Book by Doug Wright, Music by Scott Frankel, Lyrics by Michael Korie
Walter Kerr Theatre, New York
In 1973, the American tabloid press, desperate for some scandal to write about, discovered that an aunt and cousin of shipping tycoon Aristotle Onassis' wife Jackie (perhaps better known as Jacqueline Kennedy, widow of JFK) were living in squalor and dirt, doing little but fighting each other and loving their multiplicity of cats.
The basis for Grey Gardens could therefore hardly be thinner. The first half is like a marginally rewritten version of The Philadelphia Story set in 1941. Then when the audience returns after their interval drinks, they are dropped into what feels like an episode of The Addams Family.
Michael Greif's production is held together by Christine Ebersole, who gives not one but two tremendous performances. Before the interval she plays society matron Edith Bouvier Beale, a lady who enjoys the high life in an aristocratic society that hardly notices a war raging in Europe. After the break, she becomes her own daughter, Edie, dressed hideously and on the verge of madness.
Following a brief sight of what is to come, Allen Moyer's lavish and extremely expensive set opens out to reveal one of the many living rooms at the massive Beale mansion in East Hampton, Long Island.
There, pretty blonde Edie (Body Beautiful) Beale played by Erin Davie has woken on the morning of her marriage to Joseph Patrick Kennedy.
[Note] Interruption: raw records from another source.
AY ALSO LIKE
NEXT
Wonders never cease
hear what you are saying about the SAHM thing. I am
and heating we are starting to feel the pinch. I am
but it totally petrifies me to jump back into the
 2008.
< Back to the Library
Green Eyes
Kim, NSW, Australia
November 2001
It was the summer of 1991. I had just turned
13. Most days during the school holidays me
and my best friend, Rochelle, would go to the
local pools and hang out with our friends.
Her intended is a young man who is already being groomed to become the first Catholic president of the USA. Matt Cavenaugh makes him handsome enough but the drive and intelligence of someone whose brother eventually fulfilled his Presidential destiny after Joseph's early death in the war are not too apparent.
The only blights on the horizon are the absence of the bride's philandering father and the desire of her mother to steal the limelight. Miss Ebersole does this anyway, with her attractive singing voice and as a wise-cracking comedienne whose sense of humour changes but entertains in both milieus.
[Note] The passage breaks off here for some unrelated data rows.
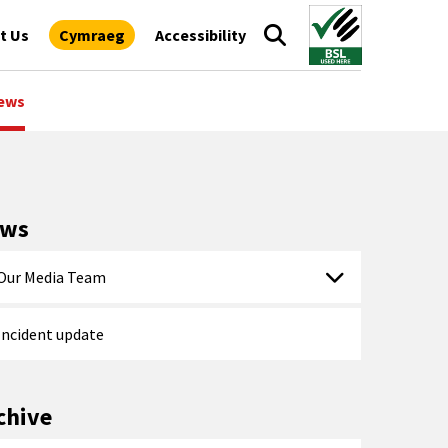
t Us
Cymraeg
Accessibility
ews
ews
Our Media Team
Incident update
chive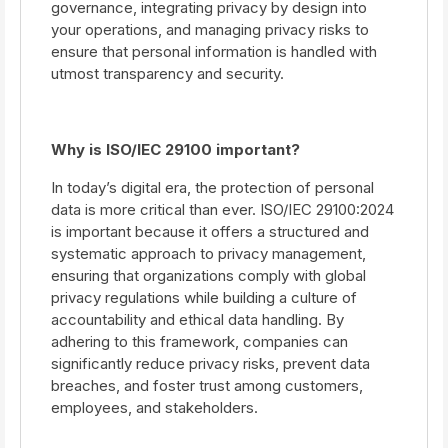
governance, integrating privacy by design into
your operations, and managing privacy risks to
ensure that personal information is handled with
utmost transparency and security.
Why is ISO/IEC 29100 important?
In today’s digital era, the protection of personal
data is more critical than ever. ISO/IEC 29100:2024
is important because it offers a structured and
systematic approach to privacy management,
ensuring that organizations comply with global
privacy regulations while building a culture of
accountability and ethical data handling. By
adhering to this framework, companies can
significantly reduce privacy risks, prevent data
breaches, and foster trust among customers,
employees, and stakeholders.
In the background, not only do we see sad, piano-playing Gould (Bob Stillman) playing a long-vanished type, the perennial house guest longing to return to a louche life in the clubs of New York, but also, as a reminder of why this show exists, young Jackie Bouvier (Sarah Hyland) and her tiny sister Lee (Kelsey Fowler).
The parents scupper the wedding, Edith by tittle-tattling maliciously about her daughter's unsuitability to be a politician's wife and her absent husband by seeking a Mexican divorce.
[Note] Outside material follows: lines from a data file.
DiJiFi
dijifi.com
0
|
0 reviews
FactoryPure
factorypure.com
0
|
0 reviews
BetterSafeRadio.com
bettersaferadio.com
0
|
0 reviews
Roll on 32 years and Grey Gardens lives up to its name. The two women exist together reliving their intimate love-hate relationship, too similar to get on or part. Now, Miss Ebersole portrays Edie, for whom a glittering life is still a dream but an impossible one. Her mother is now played by the powerful Mary Louise Wilson. The pair embarrassingly fight over the 17 year old pest control man and survive on memories.
The music contains some memorable tunes, particularly The Girl Who has Everything, beautifully sung by the star, which repeats throughout, and Daddy's Girl, without being wildly exciting.
The story, written by Doug Wright who had a hit with the even quirkier I Am My Own Wife, is at its best as embittered Edie gets extreme towards the end. This is not obvious subject matter for a Broadway musical but is carried by Christine Ebersole's tremendous stage presence, well supported by the remainder of the small cast.